Seu vigor traduz-se em peças do mobiliário que ela mesma desenhou, como a estante da sala: “Não entendo nada de arquitetura, mas montei tudo com dois amigos. Queria usar uma tubulação de gás antiga que tinha a cor do meu metal, o dourado. Combinei uma peça de ponta-cabeça, até os caras entenderem que eu queria uma estética, não uma funcionalidade, foi um tempo”, diverte-se. “No fim, o móvel conseguiu unir as coisas que eu e meu marido, Fernando, já tínhamos.”
O desenvolvimento de um novo prato segue o mesmo ar intempestivo de quem não segue regras, mas aqui, sim, tem método e muita técnica. Tudo tem início no escritório — e não na cozinha, como alguns cozinheiros preferem. “Meu processo criativo tem uma robustez. Começo com um briefing sobre o prato, delimito qual vai ser meu problema, qual é a historia que vou contar. Num mapa sensorial, pego as ideias e vou trazendo as sensações que elas me trazem. É um processo de total abstração, vou usando palavras-chave, faço um moodboard, pego uma imagem se as palavras faltarem. Só depois entro nas propriedades organolépticas e nos ingredientes, daí vou para as panelas”, conta.

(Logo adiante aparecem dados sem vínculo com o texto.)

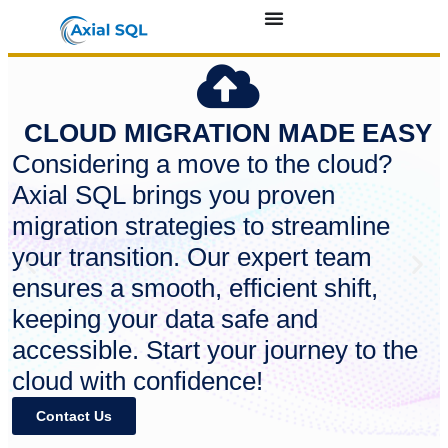
CLOUD MIGRATION MADE EASY
Considering a move to the cloud?
Axial SQL brings you proven
migration strategies to streamline
your transition. Our expert team
ensures a smooth, efficient shift,
keeping your data safe and
accessible. Start your journey to the
cloud with confidence!
Contact Us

Papel em branco, canetinhas e muita criatividade são ferramentas de trabalho. Do design thinking, conjunto de métodos que também ensina aos seus alunos em sala de aula, Andressa traz ferramentas como o duplo diamante, que ajuda a descobrir, definir, desenvolver e entregar inovações para o paladar. A seriedade e elaboração mental nunca anda longe, porém, há paixão e diversão em cada fase do processo. Não falta na sua estação, por exemplo, um potinho de alguma guloseima, como balas ou chiclete, para adoçar o paladar.
“Fiz do escritório esse espaço físico de materialização dessa intenção criativa, fui espalhando cores, percebi que procuro de maneira consciente acessar essa minha criança interna.” Guiada por Iansã, Andressa deixa as portas abertas para gratas surpresas e boas risadas, mas não desrespeita tradições importan- tes. Nem ela, nem a família comem alimentos restritos pela devoção à orixá dos ventos, como a abóbora e o cordeiro. “Existem heranças espirituais. A mesma boca que pede para Iansã é a boca que come.” Dos seus lábios, só entram e saem sentimentos de gratidão e graça. “Assim é o ímpeto criativo, tem alegria.”